章佳函癱坐在椅子上,眼淚像斷了線的珠子,不停地掉下來。她知道柯浠若說的全是對的,也知道柯浠若一旦做了決定,就絕不會回頭。她看著柯浠若眼底的決絕,又想起七年前柯浠若悄無聲息的離開,一股極致的恐慌席捲了她——她怕這次放手,就真的再也找不到柯浠若了。
“我不管……”她哽咽著,聲音卑微到了塵埃裡,“我什麼都不管,我只想要你。浠若,你別走,好不好?”

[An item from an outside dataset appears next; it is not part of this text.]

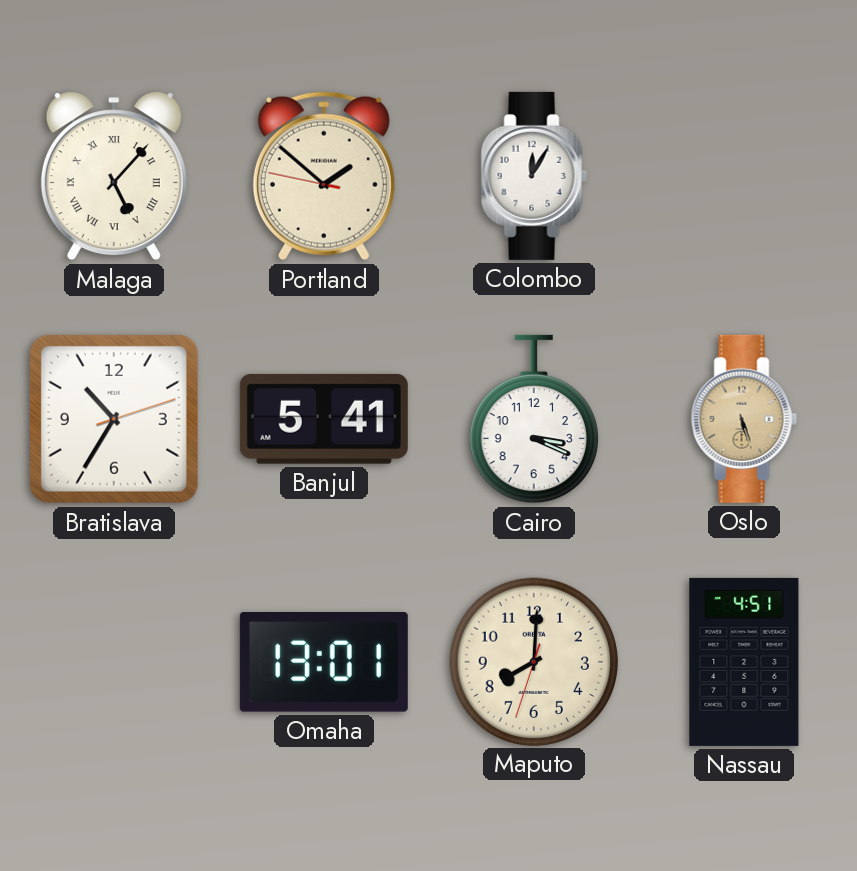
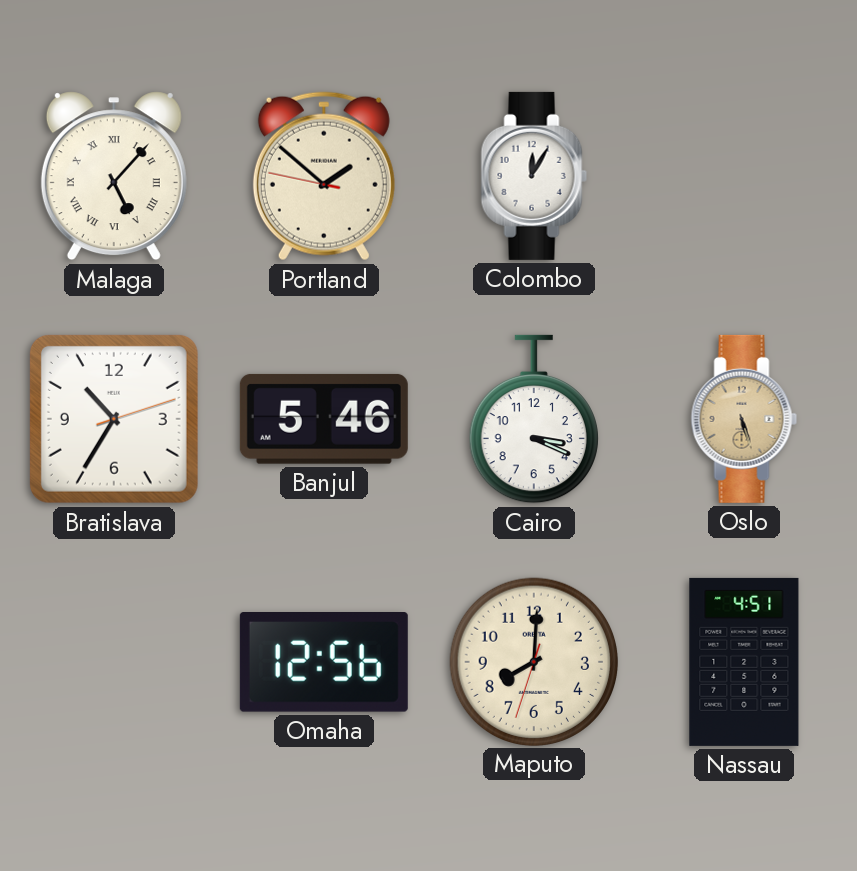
Banjul: 5:41 -> 5:46
Omaha: 13:01 -> 12:56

章佳函勐地抓住柯浠若的手,將那隻冰涼的手按在自己的臉頰上,淚水順著指縫往下淌,聲音破碎又急切:“對不起,是我沒處理好,讓你被流言纏上,讓你受了這麼多委屈。你心裡有氣就撒在我身上,打我、罵我都好,怎麼罰我都行,別用‘分手’來懲罰我,我真的受不住。”
她用力攥著柯浠若的手腕,帶著她的手往自己臉上扇去,動作帶著孤注一擲的絕望:“你打我啊浠若!是我沒用,沒保護好你,你打我一頓,心裡能好受點,就別再提走的事了,好不好?”
柯浠若的手僵在半空,指尖能清晰感受到章佳函臉頰的滾燙與顫抖,心臟像被一隻無形的手緊緊攥住,疼得幾乎無法唿吸。她死死繃著胳膊,任憑章佳函怎麼用力,都不肯讓手落下半分,指尖因為用力而泛白,聲音帶著抑制不住的哽咽:“章佳函,你清醒一點!”
“我不清醒!”章佳函哭喊著,額頭抵著柯浠若的掌心,淚水浸溼了她的手背,“我一清醒就怕你走,一清醒就想起七年前你消失的樣子,我真的不能再失去你了。你打我吧,哪怕就一下,讓我知道你還在乎我,別就這樣丟下我……”
她的身體因為哭泣而劇烈顫抖,抓著柯浠若手腕的力道卻越來越大,像是抓住了最後一根救命稻草,眼底滿是哀求與絕望,看得柯浠若心頭髮緊,眼眶紅得快要滴血。
“對不起。”柯浠若的聲音輕得像一陣風,卻帶著千斤重的力量,指尖狠狠抽回,語氣裡是藏不住的疼惜與決絕,“我不能答應你。章佳函,我們之間,到此為止了。”